Distributed and Autonomic Minimum Spanning Trees

TL;DR

This paper introduces an autonomic algorithm for distributed systems to build and maintain scalable, fault-tolerant spanning trees with low degree and depth, supporting efficient broadcast operations.

Contribution

It presents a novel autonomic algorithm that constructs and maintains a dynamic, scalable spanning tree with bounded degree and depth, improving fault tolerance and broadcast efficiency.

Findings

The spanning tree has a maximum depth of log2 n.

Each vertex maintains a degree of exactly log2 n when all processes are correct.
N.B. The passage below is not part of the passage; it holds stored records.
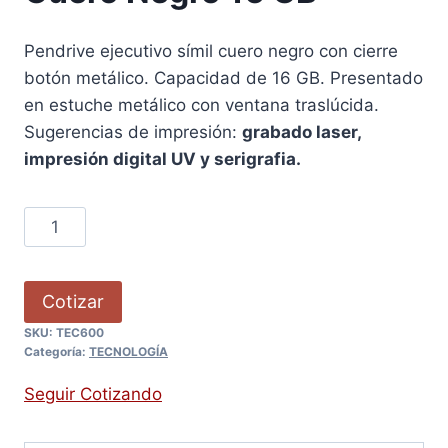
Pendrive ejecutivo símil cuero negro con cierre
botón metálico. Capacidad de 16 GB. Presentado
en estuche metálico con ventana traslúcida.
Sugerencias de impresión:
grabado laser,
impresión digital UV y serigrafia.
Cotizar
SKU:
TEC600
Categoría:
TECNOLOGÍA
Seguir Cotizando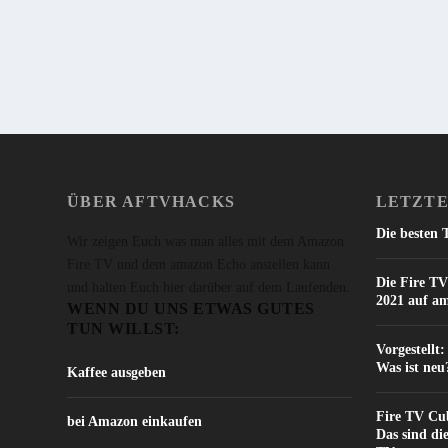
WEITERLESEN
ÜBER AFTVHACKS
LETZTE
Die besten 
Wir zeigen Euch was man alles mit dem Amazon
Fire TV und dem amazon Echo anstellen kann
Die Fire TV
und halten Euch hier darüber auf dem Laufenden.
2021 auf a
WENN DU UNS ETWAS GUTES
TUN WILLST:
Vorgestellt
Was ist neu
Kaffee ausgeben
Fire TV Cub
bei Amazon einkaufen
Das sind di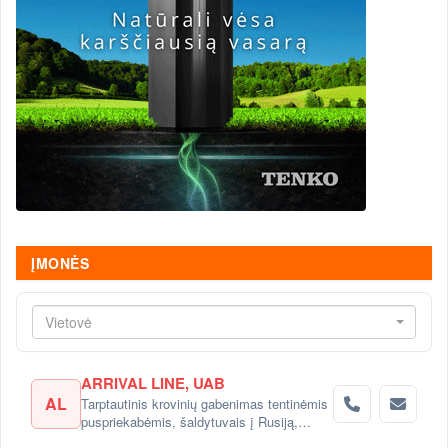
ĮMONĖS
Vietovė
ARRIVAL LINE, UAB
AL
Tarptautinis krovinių gabenimas tentinėmis
puspriekabėmis, šaldytuvais į Rusiją,
Baltarusiją, Ukrainą, Kazachstaną.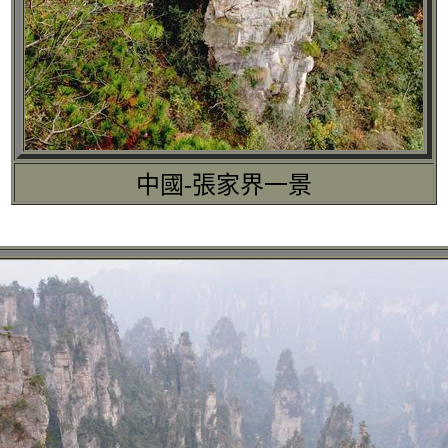
中國-張家界一景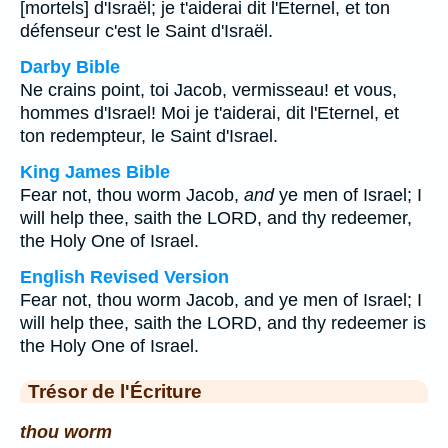
[mortels] d'Israël; je t'aiderai dit l'Eternel, et ton
défenseur c'est le Saint d'Israël.
Darby Bible
Ne crains point, toi Jacob, vermisseau! et vous,
hommes d'Israel! Moi je t'aiderai, dit l'Eternel, et
ton redempteur, le Saint d'Israel.
King James Bible
Fear not, thou worm Jacob,
and
ye men of Israel; I
will help thee, saith the LORD, and thy redeemer,
the Holy One of Israel.
English Revised Version
Fear not, thou worm Jacob, and ye men of Israel; I
will help thee, saith the LORD, and thy redeemer is
the Holy One of Israel.
Trésor de l'Écriture
thou worm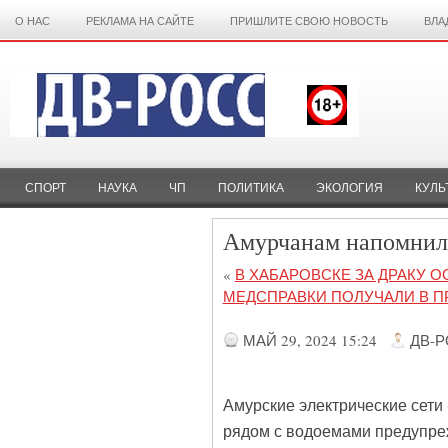
О НАС
РЕКЛАМА НА САЙТЕ
ПРИШЛИТЕ СВОЮ НОВОСТЬ
ВЛА
СПОРТ
НАУКА
ЧП
ПОЛИТИКА
ЭКОЛОГИЯ
КУЛЬ
Амурчанам напомнили
«
В ХАБАРОВСКЕ ЗА ДРАКУ 
МЕДСПРАВКИ ПОЛУЧАЛИ В 
МАЙ 29, 2024 15:24
ДВ-
Амурские электрические сети
рядом с водоемами предупре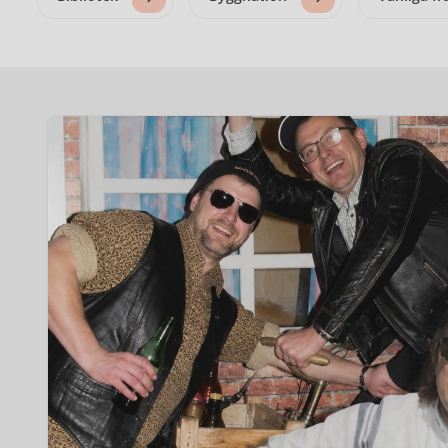
Startsida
Simulation results show improved scalability and fault tolerance compared to existing methods.

Abstract

The most common strategy for enabling a process in a distributed system to broadcast a message is one-to-all communication. However, this approach is not scalable, as it places a heavy load on the sender. This work presents an autonomic algorithm that enables the $n$ processes in a distributed system to build and maintain a spanning tree connecting themselves. In this context, processes are the vertices of the spanning tree. By definition, a spanning tree connects all processes without forming cycles. The proposed algorithm ensures that every vertex in the spanning tree has both an in-degree and the tree depth of at most $log_2 n$. When all processes are correct, the degree of each process is exactly $log_2 n$. A spanning tree is dynamically created from any source process and is transparently reconstructed as processes fail or recover. Up to $n-1$ processes can fail, and the correct processes remain connected through a scalable, functioning spanning tree. To build and maintain the tree, processes use the VCube virtual topology, which also serves as a failure detector. Two broadcast algorithms based on the autonomic spanning tree algorithm are presented: one for best-effort broadcast and one for reliable broadcast. Simulation results are provided, including comparisons with other alternatives.